La caja contenía un surtido variopinto de prasad, prasada o prasadam: tradicionales dulces que en la India bendicen los maestros y que después se reparten a la manera de comunión.
No creo que pueda reproducir la alegría que sentí al dar esas delicias entre los devotos que se acercaban a recibirlas. Todavía puedo ver las sonrisas tan blancas como inmensas en aquellos rostros del color de la tierra.
Me pareció oportuno, y no casual, que a esta historia del recorte del diario, que tanto me había gustado e impactado en su momento, se le antojara aparecer, o reaparer, a una semana casi de la llegada de Guruji. Y que saliera, nada menos, que de una caja que él mismo me había dado con sus manos de bondad.
Me acuerdo que en 2002, cuando volví de mi primer viaje a India, pasé meses mirando las figuras de Radha y Krishna: sus vestidos, los colores, los adornos, sus rostros, sus cuerpos, las letras en hindi, en sánscrito y en malayalam en letras a ambos lados del metal…
Observaba con curiosidad todos los símbolos visibles como tratando de descifrar cuál era el mensaje del Maestro, a raíz de un secreto personal que le había confesado a su oído, la noche anterior, en su kutir, con inmensa vergüenza, infinito dolor y a la vez liberación.
“¿Cuál es la enseñanza que me quiere dejar?”, me pregunté durante meses, como tratando de encontrar una respuesta, de revelar un mensaje divino.
Me divirtió trazar una analogía con la historia de aquel cacique azteca que trata de descifrar, en un maravilloso cuento de Borges, la escritura del dios supuestamente desplegada en las manchas del jaguar de la celda contigua.
Al cabo de un tiempo, de repente, casi sin pensar y en otra celda, comprendí, o quise comprender, que la enseñanza de Guruji era tan simple como contundente: “Da y serás feliz; la felicidad que estás buscando reside en el acto mismo de dar y de brindarte.

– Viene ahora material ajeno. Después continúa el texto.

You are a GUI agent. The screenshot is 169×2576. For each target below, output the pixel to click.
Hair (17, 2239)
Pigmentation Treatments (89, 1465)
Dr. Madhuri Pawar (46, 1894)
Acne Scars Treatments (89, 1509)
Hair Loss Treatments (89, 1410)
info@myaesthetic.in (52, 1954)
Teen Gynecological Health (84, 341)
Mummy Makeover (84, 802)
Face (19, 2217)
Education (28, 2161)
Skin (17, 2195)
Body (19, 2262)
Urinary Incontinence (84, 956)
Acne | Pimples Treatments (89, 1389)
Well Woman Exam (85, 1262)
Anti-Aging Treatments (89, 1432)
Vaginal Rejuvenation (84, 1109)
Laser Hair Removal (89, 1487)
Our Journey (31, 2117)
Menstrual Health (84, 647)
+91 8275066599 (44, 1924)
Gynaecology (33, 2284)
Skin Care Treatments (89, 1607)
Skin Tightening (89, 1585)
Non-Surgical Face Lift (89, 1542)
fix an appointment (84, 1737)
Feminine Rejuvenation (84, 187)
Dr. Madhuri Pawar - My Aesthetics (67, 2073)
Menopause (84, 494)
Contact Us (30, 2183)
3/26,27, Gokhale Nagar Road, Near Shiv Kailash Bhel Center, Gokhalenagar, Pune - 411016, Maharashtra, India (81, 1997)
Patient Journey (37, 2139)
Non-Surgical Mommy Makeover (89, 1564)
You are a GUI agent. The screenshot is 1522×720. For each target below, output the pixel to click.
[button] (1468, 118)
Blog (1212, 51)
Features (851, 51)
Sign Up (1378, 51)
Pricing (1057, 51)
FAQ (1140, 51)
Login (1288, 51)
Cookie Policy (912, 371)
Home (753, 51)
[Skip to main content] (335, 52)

Así, todas tus preocupaciones, dudas, tormentas, miedos y deseos desaparecerán de a poco, se esfumarán de tu mente gradualmente, hasta quedar reducidos a una nada”.
Unos cuantos años después, aquella mañana en la India me ha quedado guardada como símbolo de una dicha infinita, y como uno de los momentos más profundos que viví.Ahora me río al pensar que, en un primer instante, mi intención había sido la de guardarme todos los dulces para mí, y comerlos a escondidas en algún rincón deshabitado.

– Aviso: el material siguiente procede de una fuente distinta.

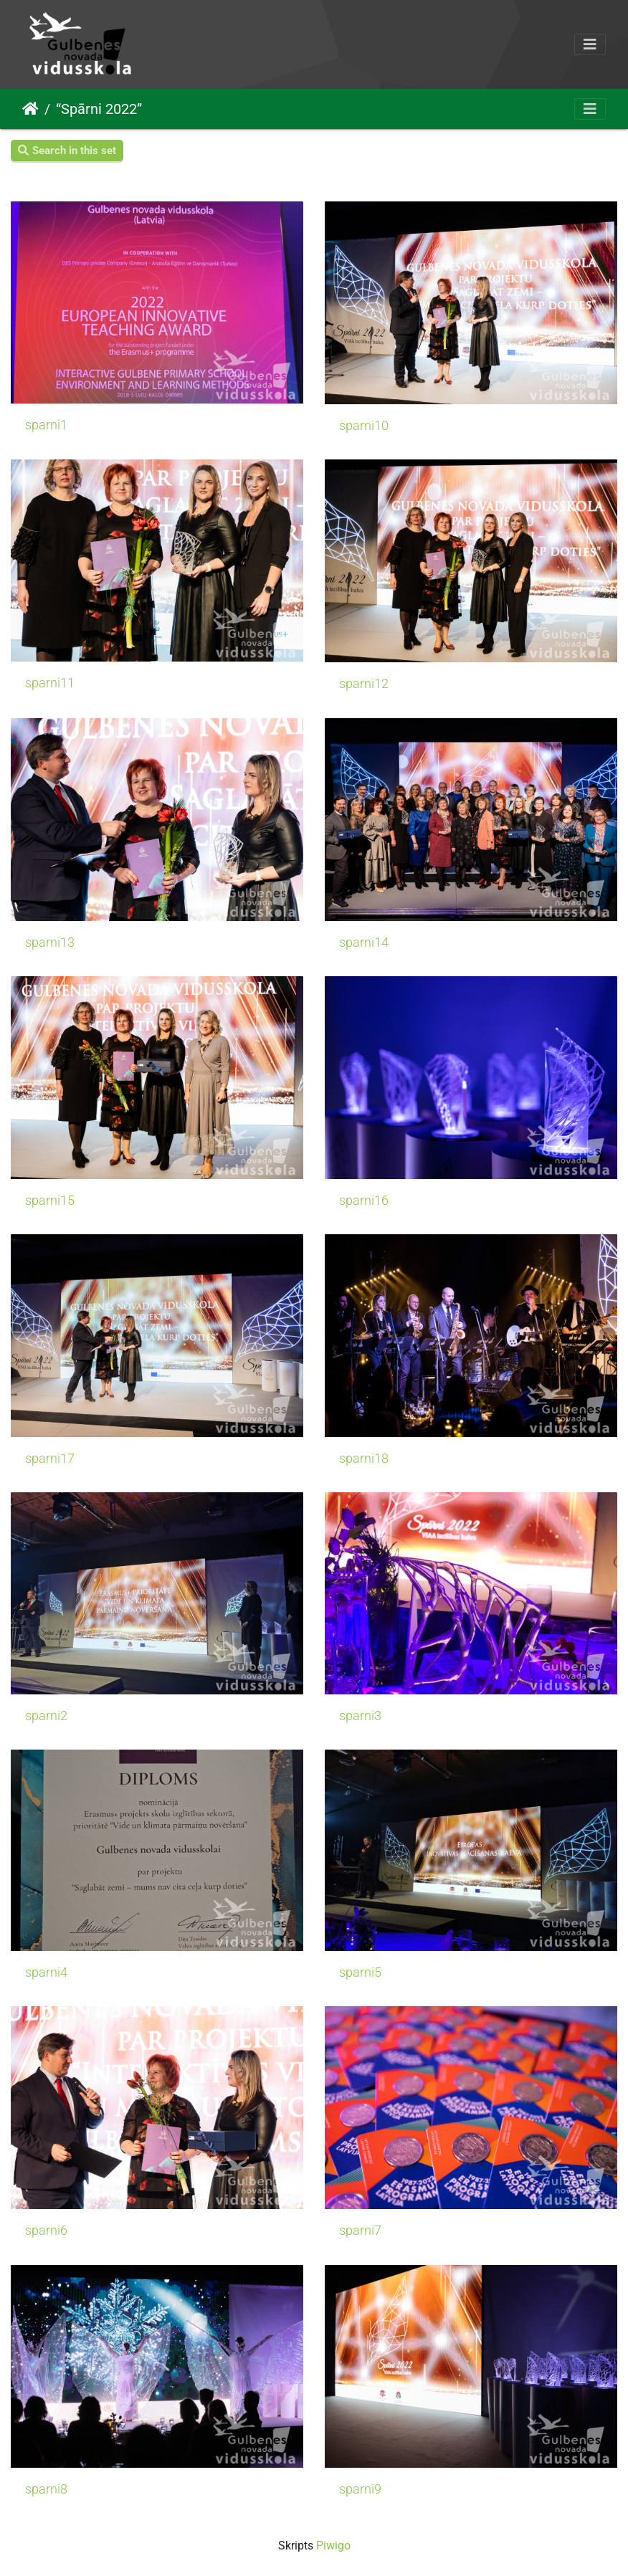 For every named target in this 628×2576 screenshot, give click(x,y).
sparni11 (50, 683)
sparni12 (364, 684)
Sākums (30, 109)
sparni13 (50, 942)
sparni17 (50, 1458)
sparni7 (360, 2230)
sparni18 (364, 1458)
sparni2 (46, 1716)
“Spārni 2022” (99, 109)
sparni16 (364, 1200)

Del mismo modo, tenía pensado archivar estas breves líneas en una suerte de diario personal que apunto de tanto en tanto; no obstante, opté por sacarlas a la luz y compartirlas. Espero no hayan resultado demasiado empalagosas.

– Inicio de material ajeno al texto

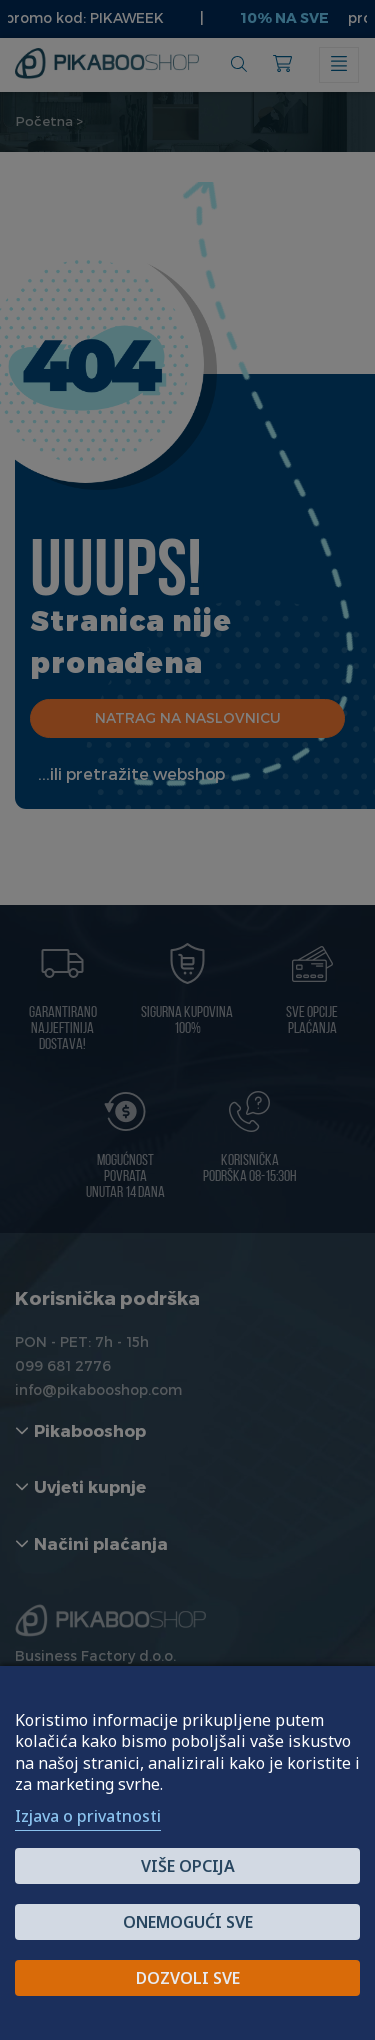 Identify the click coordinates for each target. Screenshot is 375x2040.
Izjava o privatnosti (88, 1816)
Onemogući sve (188, 1922)
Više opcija (188, 1866)
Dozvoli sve (188, 1978)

Para cerrar, vuelvo al recorte del diario que había guardado en la caja de los dulces con Radha y Krishna. Como decía al comienzo, se trata de un relato, sufí. Dice así:
“El amante (el discípulo) llama a la puerta del Amado (el Maestro). ¿Quién eres?, le pregunta el Amado. Soy yo, responde el amante. Y la puerta no se abre. El Amado repite la pregunta y el amante continúa contestando, una y otra vez, soy yo. La puerta no se abrirá hasta que el amante no responda: Soy Tú”.